Maybe Franklin-Myers or Huff can do that, too. But even if they can dramatically increase their sack totals, they still might not be able to duplicate what Lawson was expected to bring.

“(Lawson) was a terrible finisher in Cincinnati, but there’s no doubt he was disruptive,” the scout said. “It sounds like (the media) saw that this summer. He gets around the quarterback. He forces them to rush or change plays. A healthy Lawson outside with a healthy Williams inside could’ve been one heck of a 1-2 punch.”

What can the Jets do now that one of those punches is missing? Well, Saleh’s 49ers survived their injury blows and still ended up with the NFL’s fifth-ranked defense. Then again, a pass rush that was fifth in the NFL with 48 sacks in 2019, fell to just 21st in the league with 30 sacks – one fewer than the Jets.

“And that was a better defense and they were in their fourth year in (Saleh’s) scheme, so they were able to hold it together better than expected,” said an NFC scout who watched the 49ers several times last year. “But the Jets look like they’re going to rely on so much youth and it’s going to be exposed if the quarterback gets any time in the pocket.”
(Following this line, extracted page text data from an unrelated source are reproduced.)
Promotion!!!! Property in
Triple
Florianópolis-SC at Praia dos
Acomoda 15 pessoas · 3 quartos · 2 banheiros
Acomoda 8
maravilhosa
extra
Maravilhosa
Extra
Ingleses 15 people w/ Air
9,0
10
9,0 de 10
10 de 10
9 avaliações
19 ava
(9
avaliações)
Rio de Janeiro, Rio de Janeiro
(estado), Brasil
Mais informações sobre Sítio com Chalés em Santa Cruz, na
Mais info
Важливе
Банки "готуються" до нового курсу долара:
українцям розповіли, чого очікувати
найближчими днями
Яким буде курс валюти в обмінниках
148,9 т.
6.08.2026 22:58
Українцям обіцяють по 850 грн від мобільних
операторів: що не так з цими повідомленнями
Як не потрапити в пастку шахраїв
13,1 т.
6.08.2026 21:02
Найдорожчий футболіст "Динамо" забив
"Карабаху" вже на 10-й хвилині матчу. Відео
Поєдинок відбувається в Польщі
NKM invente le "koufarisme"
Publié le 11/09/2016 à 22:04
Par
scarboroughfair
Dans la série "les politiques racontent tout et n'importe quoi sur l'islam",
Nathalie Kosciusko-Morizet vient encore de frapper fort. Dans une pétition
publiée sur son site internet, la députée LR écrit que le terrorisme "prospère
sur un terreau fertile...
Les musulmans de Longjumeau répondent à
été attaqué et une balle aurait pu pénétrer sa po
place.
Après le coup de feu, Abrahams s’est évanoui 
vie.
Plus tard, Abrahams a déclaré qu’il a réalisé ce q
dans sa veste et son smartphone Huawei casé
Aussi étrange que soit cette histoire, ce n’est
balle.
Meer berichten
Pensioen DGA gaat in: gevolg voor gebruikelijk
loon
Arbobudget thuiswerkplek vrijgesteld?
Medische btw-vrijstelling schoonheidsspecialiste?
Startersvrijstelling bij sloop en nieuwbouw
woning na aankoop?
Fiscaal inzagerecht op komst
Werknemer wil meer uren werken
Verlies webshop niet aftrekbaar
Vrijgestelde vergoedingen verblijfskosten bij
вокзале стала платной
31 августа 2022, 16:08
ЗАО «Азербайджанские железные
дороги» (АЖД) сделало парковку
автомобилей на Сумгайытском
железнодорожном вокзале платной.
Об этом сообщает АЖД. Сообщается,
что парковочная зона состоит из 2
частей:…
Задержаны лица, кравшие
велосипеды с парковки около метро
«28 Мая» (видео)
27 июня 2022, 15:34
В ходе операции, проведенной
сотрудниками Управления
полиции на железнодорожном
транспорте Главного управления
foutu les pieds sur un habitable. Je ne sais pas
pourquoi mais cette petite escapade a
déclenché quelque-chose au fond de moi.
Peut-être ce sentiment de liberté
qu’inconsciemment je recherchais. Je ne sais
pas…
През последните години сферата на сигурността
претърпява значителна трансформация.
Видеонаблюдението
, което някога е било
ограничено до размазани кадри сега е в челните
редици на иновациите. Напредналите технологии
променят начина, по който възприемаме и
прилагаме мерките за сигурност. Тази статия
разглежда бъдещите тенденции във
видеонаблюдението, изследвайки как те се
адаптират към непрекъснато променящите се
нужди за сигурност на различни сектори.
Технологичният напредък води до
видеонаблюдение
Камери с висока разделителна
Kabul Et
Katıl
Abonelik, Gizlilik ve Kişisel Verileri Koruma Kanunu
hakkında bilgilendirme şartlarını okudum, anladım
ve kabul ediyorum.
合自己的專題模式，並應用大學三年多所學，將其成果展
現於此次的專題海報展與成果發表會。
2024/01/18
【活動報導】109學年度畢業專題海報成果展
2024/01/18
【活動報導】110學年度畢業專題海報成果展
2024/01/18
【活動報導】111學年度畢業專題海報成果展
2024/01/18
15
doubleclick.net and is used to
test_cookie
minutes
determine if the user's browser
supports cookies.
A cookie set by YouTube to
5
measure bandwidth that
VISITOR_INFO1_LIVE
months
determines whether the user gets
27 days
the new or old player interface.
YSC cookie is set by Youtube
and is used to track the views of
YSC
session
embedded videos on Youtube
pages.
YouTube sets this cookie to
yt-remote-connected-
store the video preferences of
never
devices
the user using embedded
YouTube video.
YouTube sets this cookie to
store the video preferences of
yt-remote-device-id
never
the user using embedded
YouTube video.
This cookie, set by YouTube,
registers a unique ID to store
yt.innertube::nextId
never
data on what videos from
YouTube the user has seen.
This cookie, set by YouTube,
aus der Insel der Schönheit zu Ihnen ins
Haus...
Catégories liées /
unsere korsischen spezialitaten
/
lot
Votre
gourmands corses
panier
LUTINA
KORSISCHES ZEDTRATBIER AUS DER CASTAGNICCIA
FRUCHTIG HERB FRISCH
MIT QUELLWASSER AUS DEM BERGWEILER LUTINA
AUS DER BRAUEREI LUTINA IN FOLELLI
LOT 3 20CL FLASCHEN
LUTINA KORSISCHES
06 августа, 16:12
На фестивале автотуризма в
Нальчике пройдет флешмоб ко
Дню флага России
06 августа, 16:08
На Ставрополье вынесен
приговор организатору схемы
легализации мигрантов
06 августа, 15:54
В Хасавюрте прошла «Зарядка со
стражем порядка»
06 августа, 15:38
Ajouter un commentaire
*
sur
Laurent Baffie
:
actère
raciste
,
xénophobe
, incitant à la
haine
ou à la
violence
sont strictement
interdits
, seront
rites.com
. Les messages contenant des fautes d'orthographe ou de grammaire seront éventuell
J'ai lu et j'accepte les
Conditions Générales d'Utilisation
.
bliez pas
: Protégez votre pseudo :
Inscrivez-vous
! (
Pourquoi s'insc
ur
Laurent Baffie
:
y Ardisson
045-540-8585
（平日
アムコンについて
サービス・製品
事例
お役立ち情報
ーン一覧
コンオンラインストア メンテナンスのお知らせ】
So the bottom line for the Jets is this: They can survive this loss if the young players they now have to rely on – especially up front -- turn out to be as good as the Jets think they are. They can’t rely on outside help. They need Huff and Franklin-Myers to step into a larger role, especially if Curry isn’t healthy. And the job of the very young players in the Jets’ secondary just got a little harder than it was.

They could still be a good defense, but they lost a potentially great player, and there’s just no way that won’t hurt.

“They have some promising players, some decent talent, but nobody who brings what Lawson could’ve brought them,” the executive said. “There’s a reason they gave him all that money. He was the lynchpin of what they wanted to do.

“Without him, they could be OK. But there’s just no way that defense will be what it could’ve been.”